Future work: external (non-libc) libraries

Support for linking arbitrary external libraries (a -l/-L mechanism) is deliberately deferred, not forgotten. The reasoning:

  • The near-term goal is self-hosting, and the chosen route is to emit LLVM IR as text and shell out to the C toolchain (clang/llc). That needs only process-spawning and file I/O - both libc - so it links today. For example, fn system(string cmd) i32 = "system" is already callable and is enough to invoke the toolchain. The self-host route does not require external-library linking.
  • A real external-library feature is not just a flag. It pulls in library resolution and portability (install paths, pkg-config, versioning, rpath), ABI struct-by-value marshalling (real libraries pass structs, which CE5003 currently forbids), and distribution (a binary needing libfoo is no longer self-contained).
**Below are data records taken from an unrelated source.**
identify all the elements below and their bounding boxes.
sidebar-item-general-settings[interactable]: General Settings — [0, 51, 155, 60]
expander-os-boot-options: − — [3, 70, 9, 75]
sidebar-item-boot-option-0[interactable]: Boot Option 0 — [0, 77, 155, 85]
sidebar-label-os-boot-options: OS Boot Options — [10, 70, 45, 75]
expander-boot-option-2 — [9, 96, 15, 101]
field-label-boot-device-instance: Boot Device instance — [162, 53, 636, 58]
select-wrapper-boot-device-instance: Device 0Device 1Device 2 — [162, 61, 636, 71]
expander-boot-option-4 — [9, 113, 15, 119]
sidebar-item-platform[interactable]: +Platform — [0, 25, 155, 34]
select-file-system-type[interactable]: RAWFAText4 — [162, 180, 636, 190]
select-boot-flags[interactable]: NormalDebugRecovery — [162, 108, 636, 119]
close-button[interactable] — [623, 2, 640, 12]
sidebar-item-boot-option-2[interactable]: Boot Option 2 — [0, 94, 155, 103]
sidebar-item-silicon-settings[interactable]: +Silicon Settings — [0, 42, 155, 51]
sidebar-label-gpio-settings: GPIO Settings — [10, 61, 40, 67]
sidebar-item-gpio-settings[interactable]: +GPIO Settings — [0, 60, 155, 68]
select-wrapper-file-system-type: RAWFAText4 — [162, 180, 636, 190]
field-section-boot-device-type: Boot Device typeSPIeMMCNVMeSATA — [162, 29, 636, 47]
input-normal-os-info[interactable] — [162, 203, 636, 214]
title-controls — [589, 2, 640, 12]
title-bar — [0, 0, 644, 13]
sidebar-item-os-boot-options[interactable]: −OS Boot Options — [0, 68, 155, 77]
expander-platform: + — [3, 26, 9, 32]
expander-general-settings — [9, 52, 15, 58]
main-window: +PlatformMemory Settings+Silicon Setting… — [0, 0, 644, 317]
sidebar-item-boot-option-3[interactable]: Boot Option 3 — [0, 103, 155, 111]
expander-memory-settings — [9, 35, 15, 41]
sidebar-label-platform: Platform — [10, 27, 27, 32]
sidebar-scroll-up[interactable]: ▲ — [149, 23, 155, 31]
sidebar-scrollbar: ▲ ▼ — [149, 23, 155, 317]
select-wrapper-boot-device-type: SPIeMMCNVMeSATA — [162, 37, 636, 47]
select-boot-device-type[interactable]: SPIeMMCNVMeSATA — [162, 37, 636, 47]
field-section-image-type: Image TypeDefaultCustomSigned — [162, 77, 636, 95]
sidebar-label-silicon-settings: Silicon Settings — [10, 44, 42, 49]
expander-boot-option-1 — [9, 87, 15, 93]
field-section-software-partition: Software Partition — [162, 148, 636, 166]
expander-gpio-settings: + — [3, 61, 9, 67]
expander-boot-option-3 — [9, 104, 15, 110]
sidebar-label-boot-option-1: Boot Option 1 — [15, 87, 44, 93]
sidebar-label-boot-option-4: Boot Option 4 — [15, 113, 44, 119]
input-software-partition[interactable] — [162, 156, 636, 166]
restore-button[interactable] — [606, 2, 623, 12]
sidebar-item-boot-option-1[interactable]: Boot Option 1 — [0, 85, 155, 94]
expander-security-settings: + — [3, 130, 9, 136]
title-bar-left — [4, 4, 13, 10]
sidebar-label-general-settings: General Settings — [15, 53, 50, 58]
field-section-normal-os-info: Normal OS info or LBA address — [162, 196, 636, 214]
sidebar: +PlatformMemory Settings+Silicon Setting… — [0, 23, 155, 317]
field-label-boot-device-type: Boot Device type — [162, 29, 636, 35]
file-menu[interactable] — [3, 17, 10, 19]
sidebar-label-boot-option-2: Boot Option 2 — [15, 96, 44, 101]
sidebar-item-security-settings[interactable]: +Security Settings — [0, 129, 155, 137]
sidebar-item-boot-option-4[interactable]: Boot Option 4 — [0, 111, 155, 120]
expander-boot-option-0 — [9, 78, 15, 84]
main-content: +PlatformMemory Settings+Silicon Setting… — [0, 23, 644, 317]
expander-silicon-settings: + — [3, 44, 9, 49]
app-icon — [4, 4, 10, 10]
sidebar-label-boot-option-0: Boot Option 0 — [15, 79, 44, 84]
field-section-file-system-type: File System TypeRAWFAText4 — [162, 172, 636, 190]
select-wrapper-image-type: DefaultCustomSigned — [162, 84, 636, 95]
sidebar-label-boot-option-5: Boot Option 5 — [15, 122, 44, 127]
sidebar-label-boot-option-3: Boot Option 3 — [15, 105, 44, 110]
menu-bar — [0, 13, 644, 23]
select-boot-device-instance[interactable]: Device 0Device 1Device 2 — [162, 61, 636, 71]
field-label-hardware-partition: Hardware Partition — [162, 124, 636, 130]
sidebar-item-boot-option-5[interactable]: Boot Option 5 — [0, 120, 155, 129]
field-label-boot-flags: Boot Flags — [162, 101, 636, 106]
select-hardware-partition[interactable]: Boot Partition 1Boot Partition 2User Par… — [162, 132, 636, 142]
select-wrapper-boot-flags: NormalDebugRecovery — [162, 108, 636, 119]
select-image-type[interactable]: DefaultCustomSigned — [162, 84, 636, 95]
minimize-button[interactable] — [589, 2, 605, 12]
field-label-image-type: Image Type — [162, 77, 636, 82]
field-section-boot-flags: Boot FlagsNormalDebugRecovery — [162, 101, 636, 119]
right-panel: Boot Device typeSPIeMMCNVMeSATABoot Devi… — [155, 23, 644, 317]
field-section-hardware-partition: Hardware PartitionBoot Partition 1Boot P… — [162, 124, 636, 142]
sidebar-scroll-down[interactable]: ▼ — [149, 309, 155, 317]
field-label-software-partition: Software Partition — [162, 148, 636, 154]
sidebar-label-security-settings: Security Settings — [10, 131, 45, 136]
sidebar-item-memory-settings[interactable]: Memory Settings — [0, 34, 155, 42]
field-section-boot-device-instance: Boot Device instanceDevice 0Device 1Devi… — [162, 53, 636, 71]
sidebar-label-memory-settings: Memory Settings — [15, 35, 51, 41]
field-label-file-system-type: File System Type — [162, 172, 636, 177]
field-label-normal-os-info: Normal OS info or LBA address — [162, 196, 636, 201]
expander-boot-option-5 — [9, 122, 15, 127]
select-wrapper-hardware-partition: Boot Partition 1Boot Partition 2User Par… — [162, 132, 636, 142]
It also reopens the package-boundary that CE5002 and the Nori/Omakase model intentionally close.

When Sushi turns toward general-purpose use, this will be planned as a first-class concern (linking + struct marshalling + resolution together), not bolted on as a -l passthrough. Until a concrete non-libc need appears, FFI stays scoped to the always-linked C runtime.

Worked example

See examples/28-ffi.sushi for the runnable strlen example used above.